Kékécé ? Peux pas lire ! » dit un des hommes à moitié affalé sur une des tables.

« Le Professeur Hemsworth ! Il est rentré d’Égypte avec tout un tas de babioles provenant d’un tombeau d’un ancien pharaon ! Il est même dit qu’il se pourrait qu’un artefact ait été trouvé ! »

L’oreille d’un des katsis les plus proches de la porte se dressa. Sans dire un mot, il se leva, alla au comptoir pour payer sa consommation, puis sortit.

Les rues de Londres étaient peu fréquentables à cette heure-ci, et pourtant, l’homme marcha sans crainte. Après tout, qui oserait s’attaquer à un des hommes de main de Hans von Blumen ? Il faudrait être soit fou, bourré ou ignorant et passablement énervé. D’un pas rapide, l’homme se dirigea vers une des cabines téléphoniques. Il fouilla dans sa poche pour trouver de la monnaie, puis se mit à composer un numéro bien plus long que la moyenne. Il tapota du doigt. Appeler à l’étranger coûtait extrêmement cher, alors il espérait bien ne pas appeler dans le vide.

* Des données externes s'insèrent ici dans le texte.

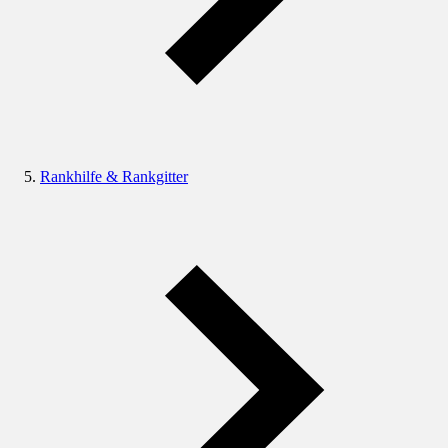
Rankhilfe & Rankgitter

Pendant trente secondes, il n’entendit rien d’autre que le son du combiné, émettant un de ces bruits si charmants qui vous agressent les oreilles. Puis il fut soulagé en entendant quelqu’un répondre.

« Hans ? C’est moi, Joseph.

Jo ? Mais tu as vu l’heure qu’il est ?

Désolé, patron. Mais j’ai une information capitale à vous transmettre.

J’espère bien qu’elle l’est… » soupira l’homme.

« Le Professeur Hemsworth est revenu d’Égypte… Avec un artefact. M’est avis qu’il compte le présenter aux londoniens dans la semaine. »

Pendant quelques secondes, il y eut du silence. « Jo, tu iras au musée et je veux que tu y ailles aussi souvent que possible. Je veux que tu connaisses le plan de ce bâtiment de A à Z, quitte à ce que tu retrouves un de ses employés et lui soutires toutes les informations si nécessaire.

On fera en sorte que ça n’arrive pas, quand même.

Oui, non. Mieux vaut éviter en effet. Mais en dernier recours, tu feras ça. On va attendre que l’excitation autour de ces joyaux ne se calme avant de tenter quelque chose. Tiens moi au courant si jamais le Professeur envisage de les déplacer ailleurs. Si c’est le cas…

Il faudrait agir vite. Après, vous connaissez les londoniens et leur fierté. L’artefact ne bougera pas avant une bonne année.

Oui, j’imagine. » grommela Hans. « Même si pour le coup, il bougera bien avant la date prévue. »

Joseph ne put s’empêcher de sentir le sourire plein de malice de son patron et sourire à son tour. « En effet. Bon, par contre, désolé pour le manque de respect à venir, là, mais je dois raccrocher. »

Il y eut un petit instant d’hésitation à l’autre bout de la ligne. « Oh, erm, oui. Oui, mieux vaut que tu gardes ton argent pour que l’on planifie tout ça du mieux possible. Allez, à très bientôt.

À très bientôt, patron. »

Le katsi raccrocha, puis sortit de la cabine. Les prochaines semaines promettaient d’être plus qu’intéressantes.